- [What the task asks] Retype the entries below exactly, and keep every picture out of your version.

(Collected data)
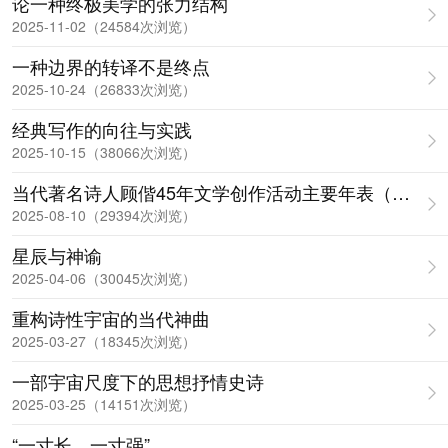
论一种终极美学的张力结构
2025-11-02（24584次浏览）
一种边界的转译不是终点
2025-10-24（26833次浏览）
经典写作的向往与实践
2025-10-15（38066次浏览）
当代著名诗人顾偕45年文学创作活动主要年表（谱）
2025-08-10（29394次浏览）
星辰与神谕
2025-04-06（30045次浏览）
重构诗性宇宙的当代神曲
2025-03-27（18345次浏览）
一部宇宙尺度下的思想抒情史诗‌
2025-03-25（14151次浏览）
“一寸长、一寸强”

- [Your response]
论一种终极美学的张力结构
2025-11-02（24584次浏览）
一种边界的转译不是终点
2025-10-24（26833次浏览）
经典写作的向往与实践
2025-10-15（38066次浏览）
当代著名诗人顾偕45年文学创作活动主要年表（谱）
2025-08-10（29394次浏览）
星辰与神谕
2025-04-06（30045次浏览）
重构诗性宇宙的当代神曲
2025-03-27（18345次浏览）
一部宇宙尺度下的思想抒情史诗‌
2025-03-25（14151次浏览）
“一寸长、一寸强”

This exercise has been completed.